**Requirement**
Copy all records precisely, apart from the pictures.

**Information shown**
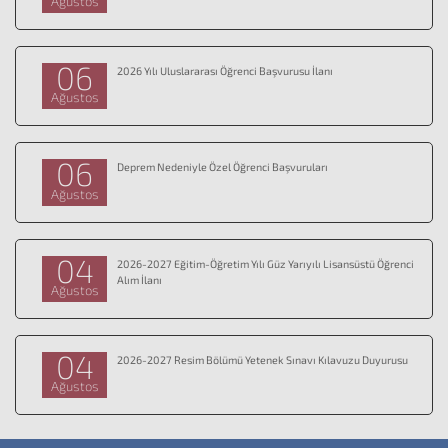
Ağustos
06
2026 Yılı Uluslararası Öğrenci Başvurusu İlanı
Ağustos
06
Deprem Nedeniyle Özel Öğrenci Başvuruları
Ağustos
04
2026-2027 Eğitim-Öğretim Yılı Güz Yarıyılı Lisansüstü Öğrenci
Alım İlanı
Ağustos
04
2026-2027 Resim Bölümü Yetenek Sınavı Kılavuzu Duyurusu
Ağustos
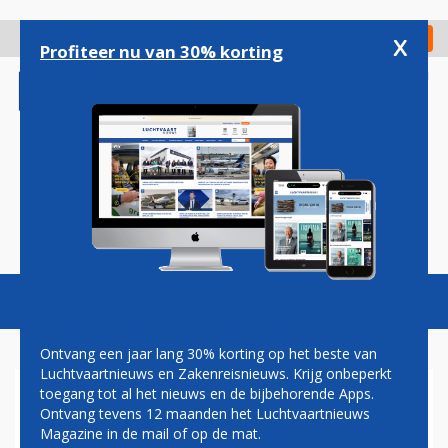
Overslaan
en
x
Digitaal Magazine
Registreer
Check in
naar
Profiteer nu van 30% korting
de
inhoud
gaan
Magazine
Podcasts
Vacatures
Toggl
naviga
Ontvang een jaar lang 30% korting op het beste van
Luchtvaartnieuws en Zakenreisnieuws. Krijg onbeperkt
toegang tot al het nieuws en de bijbehorende Apps.
RYANAIR OPENT EERSTE
Ontvang tevens 12 maanden het Luchtvaartnieuws
LIJNDIENST NAAR TURKIJE
Magazine in de mail of op de mat.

**Output for this exercise**
Ağustos
06
2026 Yılı Uluslararası Öğrenci Başvurusu İlanı
Ağustos
06
Deprem Nedeniyle Özel Öğrenci Başvuruları
Ağustos
04
2026-2027 Eğitim-Öğretim Yılı Güz Yarıyılı Lisansüstü Öğrenci
Alım İlanı
Ağustos
04
2026-2027 Resim Bölümü Yetenek Sınavı Kılavuzu Duyurusu
Ağustos
Overslaan
en
x
Digitaal Magazine
Registreer
Check in
naar
Profiteer nu van 30% korting
de
inhoud
gaan
Magazine
Podcasts
Vacatures
Toggl
naviga
Ontvang een jaar lang 30% korting op het beste van
Luchtvaartnieuws en Zakenreisnieuws. Krijg onbeperkt
toegang tot al het nieuws en de bijbehorende Apps.
RYANAIR OPENT EERSTE
Ontvang tevens 12 maanden het Luchtvaartnieuws
LIJNDIENST NAAR TURKIJE
Magazine in de mail of op de mat.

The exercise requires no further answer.